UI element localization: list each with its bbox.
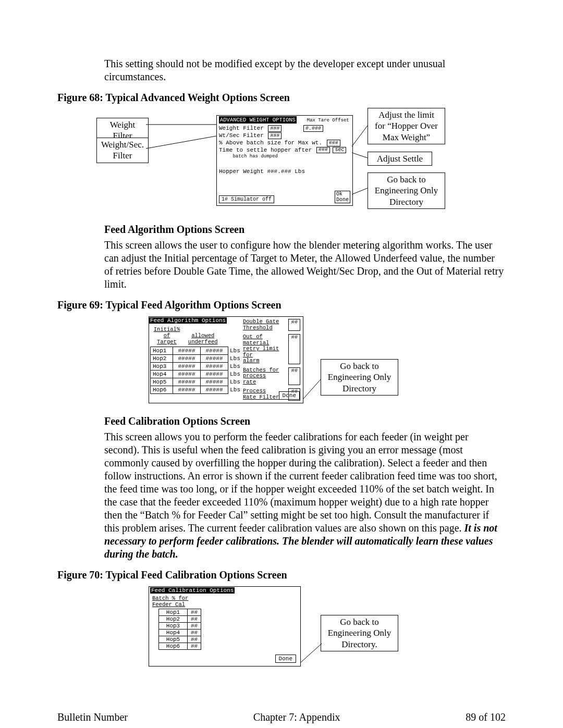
- screen-title: Feed Calibration Options: [150, 587, 235, 594]
- underfeed-field[interactable]: #####: [201, 371, 228, 378]
- done-button[interactable]: Done: [275, 655, 296, 663]
- initial-pct-field[interactable]: #####: [173, 371, 201, 378]
- weight-filter-field[interactable]: ###: [268, 125, 282, 132]
- hop-label: Hop4: [159, 630, 188, 636]
- initial-pct-field[interactable]: #####: [173, 347, 201, 355]
- initial-pct-field[interactable]: #####: [173, 386, 201, 394]
- initial-pct-field[interactable]: #####: [173, 378, 201, 386]
- feed-algo-screen: Feed Algorithm Options Initial% of Targe…: [149, 316, 303, 403]
- out-material-field[interactable]: ##: [288, 334, 300, 364]
- table-row: Hop6##########Lbs: [151, 386, 243, 394]
- screen-title: Feed Algorithm Options: [149, 317, 227, 324]
- adv-weight-screen: ADVANCED WEIGHT OPTIONS Max Tare Offset …: [216, 115, 353, 206]
- above-batch-field[interactable]: ###: [327, 140, 340, 146]
- batch-pct-field[interactable]: ##: [188, 643, 201, 650]
- feed-algo-paragraph: This screen allows the user to configure…: [104, 239, 506, 291]
- hop-label: Hop4: [151, 371, 173, 378]
- figure-70-caption: Figure 70: Typical Feed Calibration Opti…: [57, 569, 506, 581]
- table-row: Hop3##########Lbs: [151, 363, 243, 371]
- callout-adjust-settle: Adjust Settle: [368, 152, 432, 166]
- figure-69: Feed Algorithm Options Initial% of Targe…: [149, 316, 534, 405]
- batch-pct-field[interactable]: ##: [188, 636, 201, 643]
- table-row: Hop4##: [159, 630, 201, 636]
- table-row: Hop2##: [159, 616, 201, 623]
- hopper-weight-readout: Hopper Weight ###.### Lbs: [219, 168, 352, 175]
- feed-algo-heading: Feed Algorithm Options Screen: [104, 224, 506, 236]
- underfeed-field[interactable]: #####: [201, 363, 228, 371]
- feed-cal-heading: Feed Calibration Options Screen: [104, 415, 506, 427]
- feed-cal-paragraph: This screen allows you to perform the fe…: [104, 430, 506, 561]
- underfeed-field[interactable]: #####: [201, 355, 228, 363]
- figure-69-caption: Figure 69: Typical Feed Algorithm Option…: [57, 299, 506, 311]
- feed-cal-screen: Feed Calibration Options Batch % for Fee…: [149, 586, 301, 667]
- table-row: Hop1##: [159, 609, 201, 616]
- initial-pct-field[interactable]: #####: [173, 355, 201, 363]
- underfeed-field[interactable]: #####: [201, 347, 228, 355]
- hop-label: Hop6: [159, 643, 188, 650]
- table-row: Hop2##########Lbs: [151, 355, 243, 363]
- table-row: Hop4##########Lbs: [151, 371, 243, 378]
- svg-line-5: [303, 379, 321, 399]
- table-row: Hop6##: [159, 643, 201, 650]
- initial-pct-field[interactable]: #####: [173, 363, 201, 371]
- underfeed-field[interactable]: #####: [201, 378, 228, 386]
- double-gate-field[interactable]: ##: [288, 319, 300, 331]
- callout-go-back: Go back to Engineering Only Directory: [321, 359, 398, 396]
- batch-pct-field[interactable]: ##: [188, 623, 201, 630]
- table-row: Hop1##########Lbs: [151, 347, 243, 355]
- hopper-table: Hop1##########LbsHop2##########LbsHop3##…: [150, 347, 243, 394]
- callout-adjust-limit: Adjust the limit for “Hopper Over Max We…: [368, 108, 445, 144]
- svg-line-3: [352, 153, 368, 158]
- batch-pct-field[interactable]: ##: [188, 616, 201, 623]
- table-row: Hop5##: [159, 636, 201, 643]
- hop-label: Hop2: [159, 616, 188, 623]
- svg-line-6: [301, 644, 322, 662]
- simulator-button[interactable]: 1# Simulator off: [219, 195, 274, 203]
- done-button[interactable]: Done: [279, 391, 300, 400]
- callout-go-back: Go back to Engineering Only Directory: [368, 172, 445, 209]
- hopper-table: Hop1##Hop2##Hop3##Hop4##Hop5##Hop6##: [158, 609, 201, 650]
- batch-pct-field[interactable]: ##: [188, 630, 201, 636]
- max-tare-field[interactable]: #.###: [303, 125, 323, 132]
- hop-label: Hop2: [151, 355, 173, 363]
- batch-pct-field[interactable]: ##: [188, 609, 201, 616]
- callout-wtsec-filter: Weight/Sec. Filter: [96, 138, 149, 163]
- settle-time-field[interactable]: ###: [316, 147, 330, 153]
- screen-title: ADVANCED WEIGHT OPTIONS: [219, 116, 297, 124]
- intro-paragraph: This setting should not be modified exce…: [104, 57, 506, 83]
- hop-label: Hop1: [159, 609, 188, 616]
- svg-line-2: [352, 126, 368, 146]
- hop-label: Hop1: [151, 347, 173, 355]
- page-footer: Bulletin Number Chapter 7: Appendix 89 o…: [57, 711, 506, 723]
- footer-center: Chapter 7: Appendix: [253, 711, 340, 723]
- figure-68: Weight Filter Weight/Sec. Filter Adjust …: [96, 109, 482, 213]
- wtsec-filter-field[interactable]: ###: [268, 132, 282, 139]
- underfeed-field[interactable]: #####: [201, 386, 228, 394]
- footer-left: Bulletin Number: [57, 711, 128, 723]
- hop-label: Hop5: [159, 636, 188, 643]
- callout-go-back: Go back to Engineering Only Directory.: [321, 615, 398, 651]
- hop-label: Hop3: [151, 363, 173, 371]
- ok-done-button[interactable]: Ok Done: [335, 191, 350, 203]
- figure-70: Feed Calibration Options Batch % for Fee…: [149, 586, 534, 670]
- svg-line-4: [352, 188, 368, 194]
- figure-68-caption: Figure 68: Typical Advanced Weight Optio…: [57, 92, 506, 104]
- hop-label: Hop3: [159, 623, 188, 630]
- footer-right: 89 of 102: [466, 711, 506, 723]
- svg-line-1: [146, 136, 216, 149]
- batches-field[interactable]: ##: [288, 367, 300, 386]
- table-row: Hop5##########Lbs: [151, 378, 243, 386]
- table-row: Hop3##: [159, 623, 201, 630]
- hop-label: Hop6: [151, 386, 173, 394]
- hop-label: Hop5: [151, 378, 173, 386]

━━━━━━━━━━

=== WORK TASK ===
Word for word, reproduce the listing above; no image should be carried over.

=== EXERCISE SOLUTION ===
UI element localization: list each with its bbox.
- screen-title: Feed Calibration Options: [150, 587, 235, 594]
- underfeed-field[interactable]: #####: [201, 371, 228, 378]
- done-button[interactable]: Done: [275, 655, 296, 663]
- initial-pct-field[interactable]: #####: [173, 371, 201, 378]
- weight-filter-field[interactable]: ###: [268, 125, 282, 132]
- hop-label: Hop4: [159, 630, 188, 636]
- initial-pct-field[interactable]: #####: [173, 347, 201, 355]
- initial-pct-field[interactable]: #####: [173, 386, 201, 394]
- initial-pct-field[interactable]: #####: [173, 378, 201, 386]
- feed-algo-screen: Feed Algorithm Options Initial% of Targe…: [149, 316, 303, 403]
- out-material-field[interactable]: ##: [288, 334, 300, 364]
- table-row: Hop6##########Lbs: [151, 386, 243, 394]
- screen-title: Feed Algorithm Options: [149, 317, 227, 324]
- adv-weight-screen: ADVANCED WEIGHT OPTIONS Max Tare Offset …: [216, 115, 353, 206]
- above-batch-field[interactable]: ###: [327, 140, 340, 146]
- batch-pct-field[interactable]: ##: [188, 643, 201, 650]
- feed-algo-paragraph: This screen allows the user to configure…: [104, 239, 506, 291]
- hop-label: Hop4: [151, 371, 173, 378]
- figure-70-caption: Figure 70: Typical Feed Calibration Opti…: [57, 569, 506, 581]
- table-row: Hop3##########Lbs: [151, 363, 243, 371]
- callout-adjust-settle: Adjust Settle: [368, 152, 432, 166]
- figure-69: Feed Algorithm Options Initial% of Targe…: [149, 316, 534, 405]
- batch-pct-field[interactable]: ##: [188, 636, 201, 643]
- table-row: Hop4##: [159, 630, 201, 636]
- table-row: Hop2##: [159, 616, 201, 623]
- hopper-weight-readout: Hopper Weight ###.### Lbs: [219, 168, 352, 175]
- feed-algo-heading: Feed Algorithm Options Screen: [104, 224, 506, 236]
- underfeed-field[interactable]: #####: [201, 363, 228, 371]
- feed-cal-heading: Feed Calibration Options Screen: [104, 415, 506, 427]
- feed-cal-paragraph: This screen allows you to perform the fe…: [104, 430, 506, 561]
- underfeed-field[interactable]: #####: [201, 355, 228, 363]
- figure-69-caption: Figure 69: Typical Feed Algorithm Option…: [57, 299, 506, 311]
- feed-cal-screen: Feed Calibration Options Batch % for Fee…: [149, 586, 301, 667]
- table-row: Hop1##: [159, 609, 201, 616]
- initial-pct-field[interactable]: #####: [173, 355, 201, 363]
- underfeed-field[interactable]: #####: [201, 347, 228, 355]
- hop-label: Hop6: [159, 643, 188, 650]
- table-row: Hop2##########Lbs: [151, 355, 243, 363]
- table-row: Hop4##########Lbs: [151, 371, 243, 378]
- svg-line-5: [303, 379, 321, 399]
- table-row: Hop6##: [159, 643, 201, 650]
- initial-pct-field[interactable]: #####: [173, 363, 201, 371]
- underfeed-field[interactable]: #####: [201, 378, 228, 386]
- double-gate-field[interactable]: ##: [288, 319, 300, 331]
- callout-go-back: Go back to Engineering Only Directory: [321, 359, 398, 396]
- batch-pct-field[interactable]: ##: [188, 623, 201, 630]
- table-row: Hop1##########Lbs: [151, 347, 243, 355]
- hopper-table: Hop1##########LbsHop2##########LbsHop3##…: [150, 347, 243, 394]
- callout-adjust-limit: Adjust the limit for “Hopper Over Max We…: [368, 108, 445, 144]
- svg-line-3: [352, 153, 368, 158]
- batch-pct-field[interactable]: ##: [188, 616, 201, 623]
- table-row: Hop5##: [159, 636, 201, 643]
- hop-label: Hop2: [159, 616, 188, 623]
- svg-line-6: [301, 644, 322, 662]
- simulator-button[interactable]: 1# Simulator off: [219, 195, 274, 203]
- done-button[interactable]: Done: [279, 391, 300, 400]
- callout-go-back: Go back to Engineering Only Directory: [368, 172, 445, 209]
- hopper-table: Hop1##Hop2##Hop3##Hop4##Hop5##Hop6##: [158, 609, 201, 650]
- batch-pct-field[interactable]: ##: [188, 630, 201, 636]
- max-tare-field[interactable]: #.###: [303, 125, 323, 132]
- hop-label: Hop2: [151, 355, 173, 363]
- batch-pct-field[interactable]: ##: [188, 609, 201, 616]
- callout-wtsec-filter: Weight/Sec. Filter: [96, 138, 149, 163]
- settle-time-field[interactable]: ###: [316, 147, 330, 153]
- screen-title: ADVANCED WEIGHT OPTIONS: [219, 116, 297, 124]
- intro-paragraph: This setting should not be modified exce…: [104, 57, 506, 83]
- hop-label: Hop1: [159, 609, 188, 616]
- svg-line-2: [352, 126, 368, 146]
- hop-label: Hop1: [151, 347, 173, 355]
- page-footer: Bulletin Number Chapter 7: Appendix 89 o…: [57, 711, 506, 723]
- footer-center: Chapter 7: Appendix: [253, 711, 340, 723]
- figure-68: Weight Filter Weight/Sec. Filter Adjust …: [96, 109, 482, 213]
- wtsec-filter-field[interactable]: ###: [268, 132, 282, 139]
- underfeed-field[interactable]: #####: [201, 386, 228, 394]
- footer-left: Bulletin Number: [57, 711, 128, 723]
- hop-label: Hop5: [159, 636, 188, 643]
- callout-go-back: Go back to Engineering Only Directory.: [321, 615, 398, 651]
- hop-label: Hop3: [151, 363, 173, 371]
- ok-done-button[interactable]: Ok Done: [335, 191, 350, 203]
- figure-70: Feed Calibration Options Batch % for Fee…: [149, 586, 534, 670]
- svg-line-4: [352, 188, 368, 194]
- figure-68-caption: Figure 68: Typical Advanced Weight Optio…: [57, 92, 506, 104]
- hop-label: Hop3: [159, 623, 188, 630]
- footer-right: 89 of 102: [466, 711, 506, 723]
- svg-line-1: [146, 136, 216, 149]
- batches-field[interactable]: ##: [288, 367, 300, 386]
- table-row: Hop5##########Lbs: [151, 378, 243, 386]
- table-row: Hop3##: [159, 623, 201, 630]
- hop-label: Hop6: [151, 386, 173, 394]
- hop-label: Hop5: [151, 378, 173, 386]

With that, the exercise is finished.